Wednesday (with Words) :: Norms and Nobilities

Earlier this year I read  Norms and Nobilities.  I got the book from interlibrary loan.  I had the book for three weeks and then it went back to the university that I graduated from.  It charms me to think of the book sitting quietly on a shelf in the library where I spent so many hours.

In three weeks, I could really only just read through the book, note a few things that caught my eye.  Then it was time to return.  Still these fragments sing to me.  There’s a deep melody, the rhythm under the song.

[The novel] raises questions I cannot answer or ignore, the sort of questions that possess a wisdom apart from answers. (1)

The modern school…is uneasy about life’s monumental, problematic concerns–a method that puts these aside, distrusts them.  Its rules of analysis increasingly govern our understanding + appreciation of art, poetry, history, even religion.  It excludes the normative aspects of knowledge (what ought to be done) for the operational (what can be done).  (7)

…a person competent to judge what experts say without being an expert himself.  (18)

Education as paideia is not preparation for life, for college, or for work.  It is our inherited means of living fully in the present while we grow in wisdom + in grace…entering gradually into “the good life.”  (130)

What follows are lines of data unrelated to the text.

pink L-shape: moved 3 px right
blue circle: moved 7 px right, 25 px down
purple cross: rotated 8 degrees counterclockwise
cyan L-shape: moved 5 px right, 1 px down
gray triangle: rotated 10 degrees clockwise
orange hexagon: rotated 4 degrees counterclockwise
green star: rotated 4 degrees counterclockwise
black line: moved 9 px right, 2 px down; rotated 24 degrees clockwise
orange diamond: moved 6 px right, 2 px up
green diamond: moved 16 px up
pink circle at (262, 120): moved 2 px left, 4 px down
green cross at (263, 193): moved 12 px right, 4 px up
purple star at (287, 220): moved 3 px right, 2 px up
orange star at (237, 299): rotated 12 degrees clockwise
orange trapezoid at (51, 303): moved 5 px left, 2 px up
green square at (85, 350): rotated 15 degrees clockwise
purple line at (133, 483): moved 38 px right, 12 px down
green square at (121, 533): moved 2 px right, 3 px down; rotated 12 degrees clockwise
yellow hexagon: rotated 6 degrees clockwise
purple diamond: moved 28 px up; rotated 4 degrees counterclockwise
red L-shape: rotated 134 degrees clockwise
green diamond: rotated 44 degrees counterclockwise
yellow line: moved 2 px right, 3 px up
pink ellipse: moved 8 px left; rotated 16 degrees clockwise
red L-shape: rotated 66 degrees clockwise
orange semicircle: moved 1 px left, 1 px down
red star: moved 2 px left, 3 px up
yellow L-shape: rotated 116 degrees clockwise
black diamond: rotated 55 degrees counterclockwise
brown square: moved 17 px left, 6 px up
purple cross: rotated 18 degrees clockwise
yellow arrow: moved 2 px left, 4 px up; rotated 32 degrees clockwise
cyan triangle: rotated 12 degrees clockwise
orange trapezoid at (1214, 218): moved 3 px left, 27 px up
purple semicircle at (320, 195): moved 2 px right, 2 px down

Both Brandy and Mystie have written extensively on the book if you’d like to dip into more quotes before taking the plunge.

Wednesday with Words

5 Comments

    1. It’s a big investment! I’m glad I got to read through it once via ILL…even though I liked it and think it’s a good foundational text, I don’t think I’ll be purchasing my own copy. At least not right away.

  1. I only read the first few chapters, but those alone “de-Deweyfied” me. I really liked the descriptive/prescriptive description, and see that you picked up on the normative idea as well. Thanks!